Five Tips for the Perpetually Disorganized

The five top tips for the perpetually disorganized (cue chart count-down music)In at number five – Make a to-do list – It might seem odd, but you’re not going to be able get organized and plan your time without looking into what you’ve got to do. So, work out what you’ve got to work with, and then you can handle the rest more effectively.

At four, close your email. If, like me, you live in your email, you’ll find your time is more effectively managed if you close the time sink that is your email. Not only do we focus less well on working if you’re looking at your system tray for the little envelope every five minutes, but when it does come in, you then feel nagged, and may *have* to open it. Have a routine for checking email, even if its once an hour (but at the same time, if you’re really in a flow at that point, don’t break it)

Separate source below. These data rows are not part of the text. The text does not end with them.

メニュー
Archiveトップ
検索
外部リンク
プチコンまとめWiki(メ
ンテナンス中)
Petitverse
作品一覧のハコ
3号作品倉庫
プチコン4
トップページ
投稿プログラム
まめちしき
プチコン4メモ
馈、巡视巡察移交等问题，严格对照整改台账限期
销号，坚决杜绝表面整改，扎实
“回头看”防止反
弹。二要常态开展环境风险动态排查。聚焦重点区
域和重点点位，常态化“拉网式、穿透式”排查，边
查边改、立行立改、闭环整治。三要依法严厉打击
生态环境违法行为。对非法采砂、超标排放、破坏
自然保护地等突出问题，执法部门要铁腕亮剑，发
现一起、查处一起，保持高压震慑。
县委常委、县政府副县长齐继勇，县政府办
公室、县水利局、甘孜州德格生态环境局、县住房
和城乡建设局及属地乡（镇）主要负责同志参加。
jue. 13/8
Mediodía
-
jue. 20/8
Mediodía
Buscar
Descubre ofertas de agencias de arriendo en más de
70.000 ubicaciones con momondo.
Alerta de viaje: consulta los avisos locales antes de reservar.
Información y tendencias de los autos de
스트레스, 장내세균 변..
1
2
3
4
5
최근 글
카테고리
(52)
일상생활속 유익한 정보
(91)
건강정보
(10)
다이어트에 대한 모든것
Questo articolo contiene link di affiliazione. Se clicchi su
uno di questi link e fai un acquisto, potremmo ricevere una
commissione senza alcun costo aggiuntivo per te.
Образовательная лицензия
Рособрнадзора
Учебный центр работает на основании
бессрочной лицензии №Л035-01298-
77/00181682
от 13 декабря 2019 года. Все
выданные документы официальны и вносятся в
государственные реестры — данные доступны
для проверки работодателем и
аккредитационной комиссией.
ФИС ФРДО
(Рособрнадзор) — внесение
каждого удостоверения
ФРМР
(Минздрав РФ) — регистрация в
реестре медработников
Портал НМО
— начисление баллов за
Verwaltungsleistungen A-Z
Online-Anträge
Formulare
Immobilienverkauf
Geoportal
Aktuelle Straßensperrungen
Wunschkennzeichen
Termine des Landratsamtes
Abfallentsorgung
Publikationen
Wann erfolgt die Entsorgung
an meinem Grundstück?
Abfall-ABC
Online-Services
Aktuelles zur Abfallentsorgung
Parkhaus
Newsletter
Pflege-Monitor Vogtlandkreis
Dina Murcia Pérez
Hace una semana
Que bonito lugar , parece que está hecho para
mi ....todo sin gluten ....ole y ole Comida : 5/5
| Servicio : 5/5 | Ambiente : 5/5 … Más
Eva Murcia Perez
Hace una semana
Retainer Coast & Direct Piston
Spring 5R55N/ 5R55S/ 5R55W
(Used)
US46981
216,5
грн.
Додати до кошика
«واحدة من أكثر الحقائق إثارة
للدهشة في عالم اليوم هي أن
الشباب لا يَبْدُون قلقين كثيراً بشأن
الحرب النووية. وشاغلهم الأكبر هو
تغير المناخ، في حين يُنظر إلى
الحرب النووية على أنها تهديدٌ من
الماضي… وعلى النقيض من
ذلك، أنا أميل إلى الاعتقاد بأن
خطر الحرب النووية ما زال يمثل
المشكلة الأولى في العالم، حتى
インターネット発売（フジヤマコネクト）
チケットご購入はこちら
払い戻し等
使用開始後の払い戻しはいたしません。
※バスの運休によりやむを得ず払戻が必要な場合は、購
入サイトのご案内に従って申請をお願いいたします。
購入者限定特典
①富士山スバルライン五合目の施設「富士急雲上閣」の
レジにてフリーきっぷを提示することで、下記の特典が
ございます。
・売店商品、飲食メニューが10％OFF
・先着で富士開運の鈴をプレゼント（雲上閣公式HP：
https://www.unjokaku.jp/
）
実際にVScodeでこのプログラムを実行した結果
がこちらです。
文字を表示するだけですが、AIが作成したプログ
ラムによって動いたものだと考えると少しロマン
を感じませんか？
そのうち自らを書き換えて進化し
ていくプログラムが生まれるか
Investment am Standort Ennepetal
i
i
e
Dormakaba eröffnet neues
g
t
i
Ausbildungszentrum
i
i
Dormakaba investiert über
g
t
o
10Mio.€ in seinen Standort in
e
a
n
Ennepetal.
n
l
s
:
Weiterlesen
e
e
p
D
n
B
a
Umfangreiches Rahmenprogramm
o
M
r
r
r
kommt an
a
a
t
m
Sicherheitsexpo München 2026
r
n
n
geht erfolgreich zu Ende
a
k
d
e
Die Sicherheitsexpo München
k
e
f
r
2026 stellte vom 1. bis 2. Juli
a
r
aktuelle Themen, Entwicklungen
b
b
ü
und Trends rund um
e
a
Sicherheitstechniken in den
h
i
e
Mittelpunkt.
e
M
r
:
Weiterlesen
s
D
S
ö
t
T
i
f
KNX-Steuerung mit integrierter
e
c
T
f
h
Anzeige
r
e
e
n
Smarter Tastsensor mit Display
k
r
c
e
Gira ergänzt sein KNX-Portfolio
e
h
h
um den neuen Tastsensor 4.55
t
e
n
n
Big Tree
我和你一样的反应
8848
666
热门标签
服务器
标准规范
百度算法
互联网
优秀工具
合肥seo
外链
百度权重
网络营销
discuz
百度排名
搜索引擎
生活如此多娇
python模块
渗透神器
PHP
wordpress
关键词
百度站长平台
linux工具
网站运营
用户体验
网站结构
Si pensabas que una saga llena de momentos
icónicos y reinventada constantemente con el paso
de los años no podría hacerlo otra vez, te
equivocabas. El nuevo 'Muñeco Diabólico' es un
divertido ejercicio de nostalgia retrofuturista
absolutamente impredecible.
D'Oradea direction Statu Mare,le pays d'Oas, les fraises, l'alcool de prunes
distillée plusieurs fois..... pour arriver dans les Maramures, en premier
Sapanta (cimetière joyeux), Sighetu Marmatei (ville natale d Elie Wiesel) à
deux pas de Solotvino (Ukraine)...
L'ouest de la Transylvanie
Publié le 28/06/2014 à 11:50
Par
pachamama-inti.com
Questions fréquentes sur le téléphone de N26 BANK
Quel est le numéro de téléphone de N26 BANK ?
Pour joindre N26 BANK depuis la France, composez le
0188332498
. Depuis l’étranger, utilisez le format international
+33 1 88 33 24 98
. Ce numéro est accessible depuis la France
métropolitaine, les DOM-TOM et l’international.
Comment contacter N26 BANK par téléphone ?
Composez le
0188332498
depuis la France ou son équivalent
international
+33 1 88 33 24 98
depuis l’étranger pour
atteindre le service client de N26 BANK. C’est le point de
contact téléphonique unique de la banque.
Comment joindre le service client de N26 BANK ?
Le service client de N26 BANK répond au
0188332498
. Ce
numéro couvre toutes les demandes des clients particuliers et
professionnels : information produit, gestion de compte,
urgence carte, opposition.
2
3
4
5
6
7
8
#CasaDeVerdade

At three – remember that if you’re procrastinating, there’s a reason for it. If you’re ALWAYS procrastinating, perhaps you need to look at your practices, and find out why. Writing is everyone’s passion, and yes, we all have to make money from it, but if you really hate what you’re doing, maybe you need to look for something you hate less ;).

At two – remember that your todo list is a guideline, not a structure. As long as you’re fulfilling your deadlines, don’t sweat the small stuff. Similarly, if you’re NOT completing your deadlines, you need to look at why. I’m very undisciplined, and I know that’s what my main problem stems from, so I’ve built and designed my working patterns around that. But I don’t break off when things are really going well either. If I get into the flow, I ride it out, and find a way to catch up later.

And at number one – make sure you’ve got the right tools for the right job. I’m currently trialling some low cost software that’s supposedly great for people like me. It stores everything in the one place, so I can access whatever I need to with a couple of clicks, within the place I write – and is helping me see exactly where I need to go from here.
You don’t NEED to buy software though – there are lots of free tools that you can use (in fact, I review them on my blog), its all a question of comfort.

BONUS tip!
Have FUN! Its one of the most important caveats of writing. We’re not writing because we have to, we’re writing because we love it. It might be hard, and yes, its frustrating, but at the end of the day, isn’t it worth it?